Yes and no. Yes as in if its domain based on CP side, you dont need VTI, but no as in I highly doubg that would work, if Azure end is route based.

Hello @the_rock. I also check in Azure documentation the configuration if the peer device is Check Point, whether it is Policy Based or Route Based, it redirects me to the same https://support.checkpoint.com/results/sk/sk101275  and based on the SK there is no notes that VTI is needed, the only note is that if the VPN Azure is in route based, the Tunnel Management on CP side should be gateway to gateway. 

I get thats what documentation says, but reality is somewhat different.

I built so many of these tunnels and my experience is that setting you mentioned is not overly relevant without VTI for route based tunnel.

Just my experience, but, you are welcome to do it the way you prefer.

See if this post I created last year helps.

https://community.checkpoint.com/t5/Security-Gateways/Route-based-VPN-tunnel-to-Azure/m-p/206179/emc...

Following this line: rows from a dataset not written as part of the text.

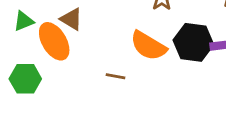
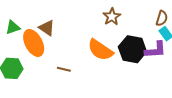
brown line: (115, 76) -> (64, 69), moved

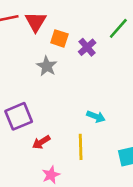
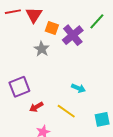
purple cross: (87, 47) -> (73, 35), size x1.5
yellow line: (81, 147) -> (66, 111), turned -54

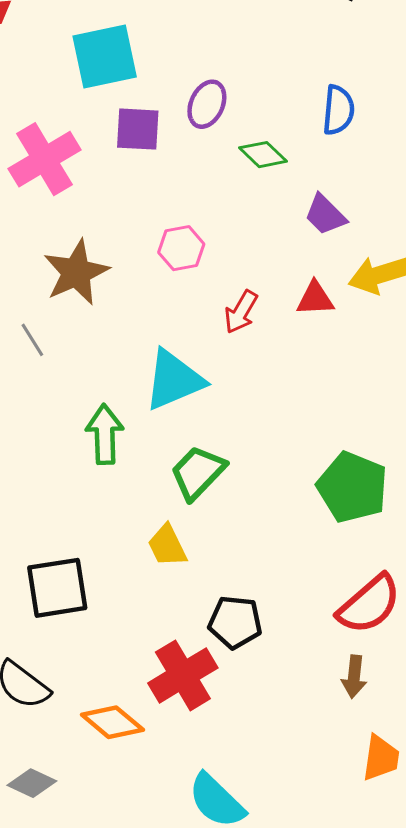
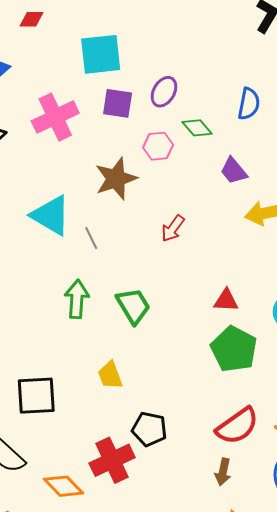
pink hexagon: (181, 248) -> (158, 146), moved
brown star: (76, 272) -> (116, 179), moved
red triangle: (315, 299) -> (226, 300), moved
gray line: (32, 340) -> (91, 238), moved
cyan triangle: (174, 380) -> (51, 215), moved, turned 48
green trapezoid: (198, 473) -> (133, 306), moved, turned 99

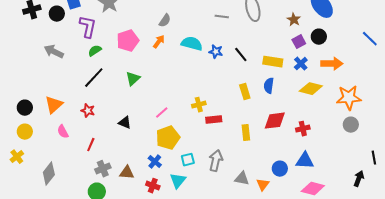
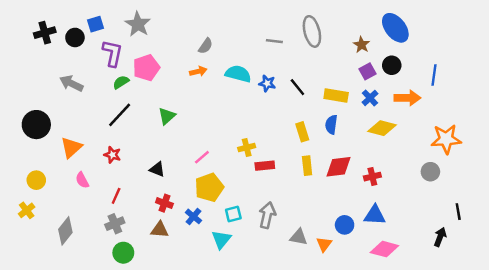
blue line: (370, 39) -> (434, 75), moved, turned 54
pink pentagon: (128, 41) -> (146, 68), moved
orange arrow: (159, 42) -> (198, 71), turned 40
orange star: (349, 98) -> (446, 139), moved
black circle: (25, 108) -> (36, 125), moved, size x1.5
yellow rectangle: (246, 133) -> (307, 166), moved
gray cross: (103, 169) -> (115, 224), moved
red cross: (153, 186) -> (164, 203), moved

Also, wanted to share this with you, as I spent many hours until we found a solution. This was the first option we checked and though customer told me they tried per subnet setting in vpn community, apparently that was not the case for AWS tunnel issue, though it was domain based with no BGP. We verified everything on other side, even tried permanent tunnel option, 0.0.0.0/0 vpn domain, no luck. Once we reverted all and set per subnet, installed policy, all worked fine. Keep in mind and this can definitely be somewhat deceiving to lots of people, tunnel was always showing as up, both phase 1 and 2 were green, but no traffic flowing.